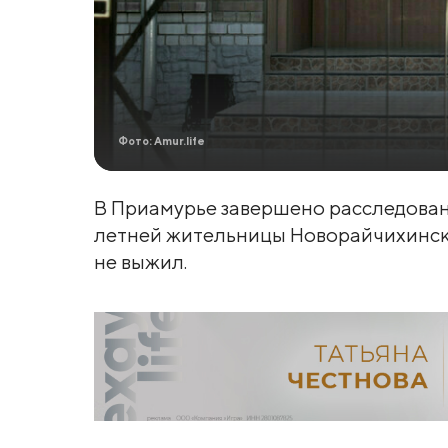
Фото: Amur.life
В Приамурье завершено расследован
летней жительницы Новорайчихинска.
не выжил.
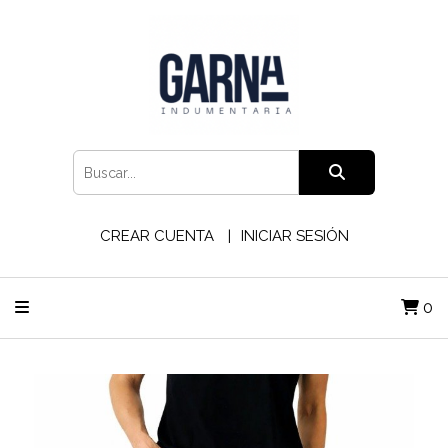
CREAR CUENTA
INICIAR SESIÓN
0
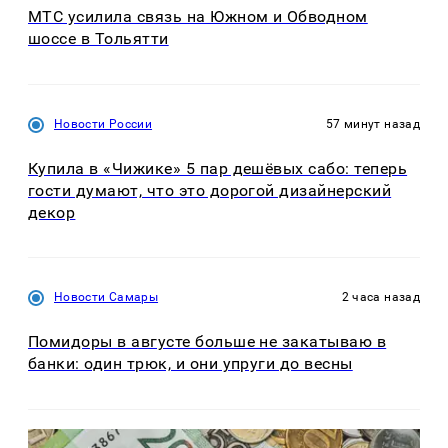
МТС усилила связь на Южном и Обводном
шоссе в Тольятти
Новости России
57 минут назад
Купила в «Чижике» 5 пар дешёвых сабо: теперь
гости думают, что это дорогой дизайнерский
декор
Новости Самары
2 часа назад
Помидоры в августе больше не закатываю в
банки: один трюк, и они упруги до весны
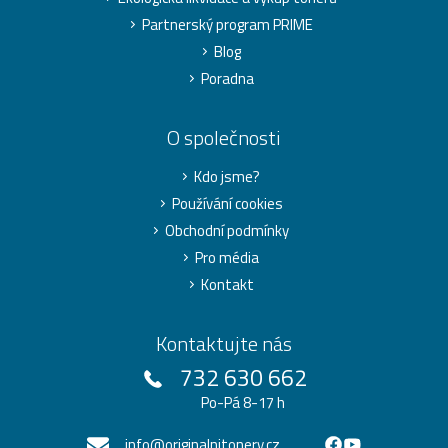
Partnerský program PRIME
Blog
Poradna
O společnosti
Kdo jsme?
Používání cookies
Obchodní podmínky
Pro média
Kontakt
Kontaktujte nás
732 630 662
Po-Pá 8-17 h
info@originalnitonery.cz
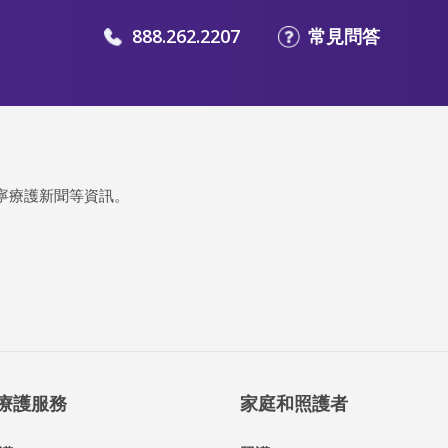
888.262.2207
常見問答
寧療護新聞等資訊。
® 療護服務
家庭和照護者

*What this task involves:*
Copy out the listing above exactly, and keep the pictures out of it.

*Response:*
Фото: Amur.life
В Приамурье завершено расследован
летней жительницы Новорайчихинска.
не выжил.
CREAR CUENTA
INICIAR SESIÓN
0
МТС усилила связь на Южном и Обводном
шоссе в Тольятти
Новости России
57 минут назад
Купила в «Чижике» 5 пар дешёвых сабо: теперь
гости думают, что это дорогой дизайнерский
декор
Новости Самары
2 часа назад
Помидоры в августе больше не закатываю в
банки: один трюк, и они упруги до весны
Partnerský program PRIME
Blog
Poradna
O společnosti
Kdo jsme?
Používání cookies
Obchodní podmínky
Pro média
Kontakt
Kontaktujte nás
732 630 662
Po-Pá 8-17 h
info@originalnitonery.cz
888.262.2207
常見問答
寧療護新聞等資訊。
® 療護服務
家庭和照護者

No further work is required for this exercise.